Description of the task
Go through the listing below and retype exactly the lines starting at the one with "Nákupní košík" and ending at the one with "artificial generativaLa irrupción", skipping pictures.

Input for this task
——
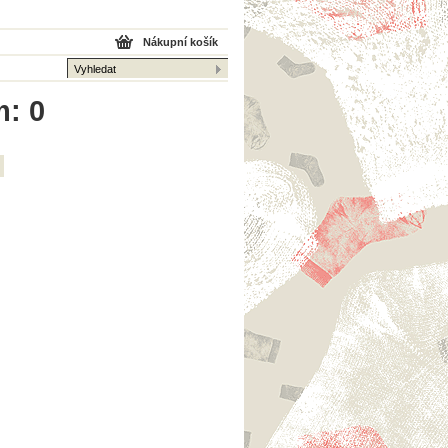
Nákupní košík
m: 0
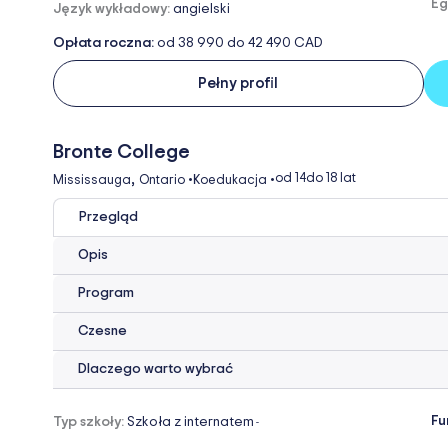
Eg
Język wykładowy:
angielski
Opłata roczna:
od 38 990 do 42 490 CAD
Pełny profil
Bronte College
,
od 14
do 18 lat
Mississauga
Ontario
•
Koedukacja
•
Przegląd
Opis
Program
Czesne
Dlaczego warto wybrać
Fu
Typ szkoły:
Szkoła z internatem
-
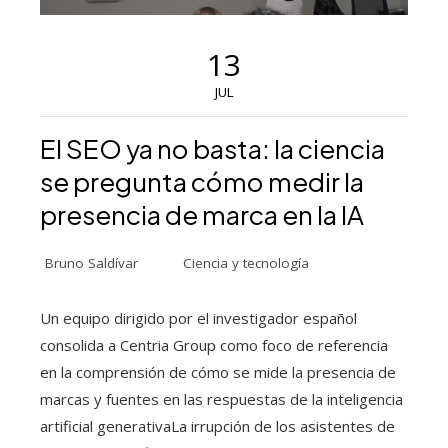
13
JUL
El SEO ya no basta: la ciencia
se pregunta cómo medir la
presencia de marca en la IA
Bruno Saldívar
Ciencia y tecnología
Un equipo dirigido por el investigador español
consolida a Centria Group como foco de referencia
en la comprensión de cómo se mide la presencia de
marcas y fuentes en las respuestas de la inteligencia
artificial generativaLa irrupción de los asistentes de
——
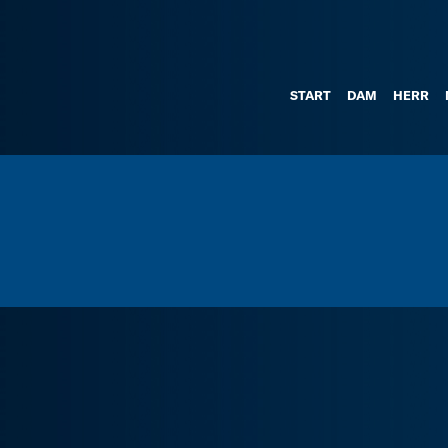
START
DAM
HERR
——
Your response
Nákupní košík
m: 0
Eg
Język wykładowy:
angielski
Opłata roczna:
od 38 990 do 42 490 CAD
Pełny profil
Bronte College
,
od 14
do 18 lat
Mississauga
Ontario
•
Koedukacja
•
Przegląd
Opis
Program
Czesne
Dlaczego warto wybrać
Fu
Typ szkoły:
Szkoła z internatem
-
13
JUL
El SEO ya no basta: la ciencia
se pregunta cómo medir la
presencia de marca en la IA
Bruno Saldívar
Ciencia y tecnología
Un equipo dirigido por el investigador español
consolida a Centria Group como foco de referencia
en la comprensión de cómo se mide la presencia de
marcas y fuentes en las respuestas de la inteligencia
artificial generativaLa irrupción de los asistentes de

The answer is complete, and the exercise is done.